現代日本の食文化food cultureとファッションにおけるグローバル化の特徴について記す。

第二次大戦後の日本は、1955年を境として経済成長期に入った。しかし、その成果が一般の日本人の生活文化の中にある種の豊かさとなって現れてくるのは1970年代に入ってからである。70年代にはじまる日本の食文化の変化は、「ファーストフード化」と呼んで差し支えないと思う。以下、70年代に展開した「ファーストフード化」について簡単に記してみたい。

 

1. 「安い、早い、うまい」

 

現在、日本人の大衆的な食生活を支配する三要素として「安い、早い、うまい」が指摘されているが1いわゆる「ファーストフード化」はその実現である。1970年代に入ると、外食産業がいっせいに営業を始める。前年の69年に飲食業100%オープンの第二次資本自由化が実施されたことが外食産業の日本進出を容易にした。70年代は「外食産業元年」と位置付けられている。

外食産業中心のファーストフード店のオープンは、まず70年の大阪万博にケンタッキーフライドチキン(KFC)とロイヤルが出店したことにはじまる。KFCは同年名古屋に第一号店をオープンさせる。東食ウィンパーも開店した。
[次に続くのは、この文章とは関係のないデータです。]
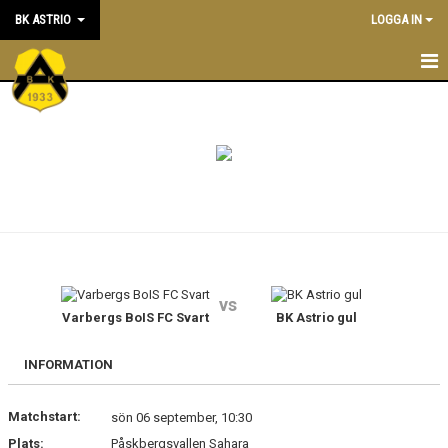
BK ASTRIO
LOGGA IN
HEM
NYHETER
VÅRA LAG
OM BOLLKLUBBEN
KALENDER
vs
Varbergs BoIS FC Svart
BK Astrio gul
MATCHER
BLI MEDLEM
INFORMATION
STÖTTA BK ASTRIO
Matchstart:
sön 06 september, 10:30
Plats:
Påskbergsvallen Sahara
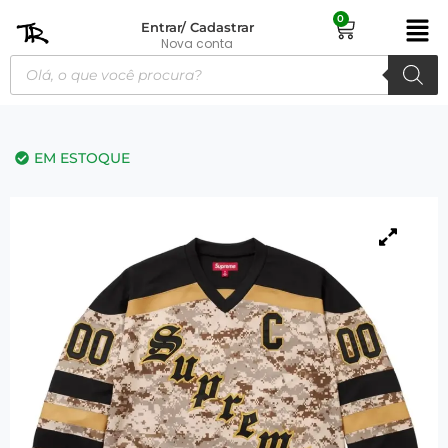
0
Entrar/ Cadastrar
Nova conta
EM ESTOQUE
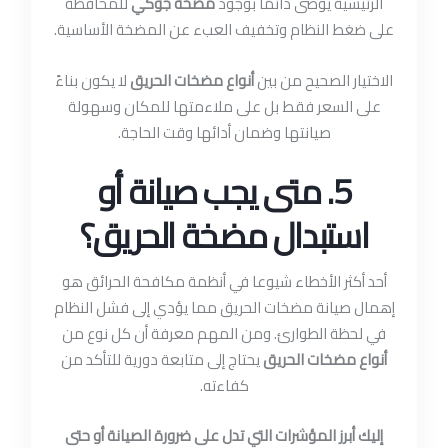
الرئيسية يوصى دائمًا بوجود
مضخة جوكي
للمحافظة
على ضغط النظام وتخفيف العبء عن المضخة الأساسية.
الاختيار الصحيح من بين
أنواع مضخات الحريق
لا يكون بناءً
على السعر فقط بل على ملاءمتها للمكان وسهولة
صيانتها وضمان أدائها وقت الحاجة.
5. متى يجب صيانة أو
استبدال مضخة الحريق؟
أحد أكثر الأخطاء شيوعا في أنظمة مكافحة الحرائق هو
إهمال صيانة مضخات الحريق مما يؤدي إلى فشل النظام
في لحظة الطوارئ. ومن المهم معرفة أن كل نوع من
أنواع مضخات الحريق
يحتاج إلى متابعة دورية للتأكد من
كفاءته.
إليك أبرز المؤشرات التي تدل على ضرورة الصيانة أو حتى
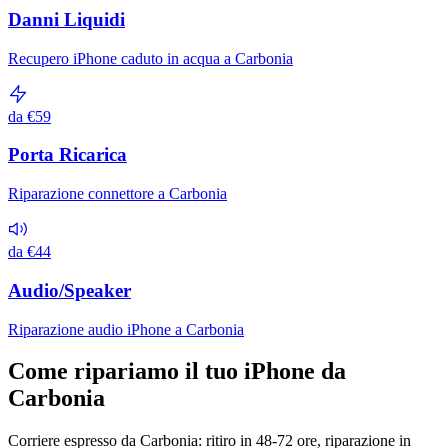
Danni Liquidi
Recupero iPhone caduto in acqua a Carbonia
da €59
Porta Ricarica
Riparazione connettore a Carbonia
da €44
Audio/Speaker
Riparazione audio iPhone a Carbonia
Come ripariamo il tuo iPhone da
Carbonia
Corriere espresso da Carbonia: ritiro in 48-72 ore, riparazione in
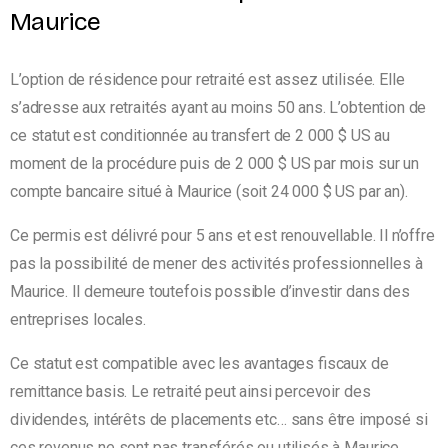
Maurice
L’option de résidence pour retraité est assez utilisée. Elle
s’adresse aux retraités ayant au moins 50 ans. L’obtention de
ce statut est conditionnée au transfert de 2 000 $ US au
moment de la procédure puis de 2 000 $ US par mois sur un
compte bancaire situé à Maurice (soit 24 000 $ US par an).
Ce permis est délivré pour 5 ans et est renouvellable. Il n’offre
pas la possibilité de mener des activités professionnelles à
Maurice. Il demeure toutefois possible d’investir dans des
entreprises locales.
Ce statut est compatible avec les avantages fiscaux de
remittance basis. Le retraité peut ainsi percevoir des
dividendes, intérêts de placements etc… sans être imposé si
ces revenus ne sont pas transférés ou utilisés à Maurice.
71年にはミスタードーナツが4月に大阪に第一号店、日本マクドナルドが7月に銀座三越に第一号店、9月にダンキンドーナツが同じく銀座に開店した。72年3月にモスバーガー第一号店を東京・成増にオープン。73年に日本デイリークィーン、日本ピザハット、日本シェイキーズ、74年にビーアールジャパン(サーティーワンアイスクリーム)などがオープンした。70年から80年にかけて日本には外国系の簡易飲食店がラッシュのごとく出現した。飲食業におけるその影響は大きく、従来の日本的な蕎麦屋や寿司屋といった家族的経営の飲食業から、共通マニュアルによる一括的製造によるフランチャイズ式システム的企業へと業態を変化させたと言われている。さらにそれらの新しい形式の飲食空間ではセルフサービスが要求された。セルフサービスは新しい形の飲食形式である。従来は大学食堂や職員食堂などでは行われていても、普通の飲食店やレストランでは一般に行われていなかった。

 

2. 1970年代にはじまる

 

家庭の外で気楽に食べる外食行為は、もとより以前からあったとはいえ、飛躍的に盛んになるのは70年代に入ってからである。外食産業売上のベスト10企業の推移を見ると、70年―75年までは簡易型であるとはいえ、ベスト10を占めるのはファーストフード型ではない、従来型(レストランや食堂の形式で向かい合ってのテーブルで従業員のサービスによって配られた食品(料理)を食べる)の飲食業である。不二家、日本食堂、養老乃滝、ニュートーキョー、レストラン西武などが上位を占めている。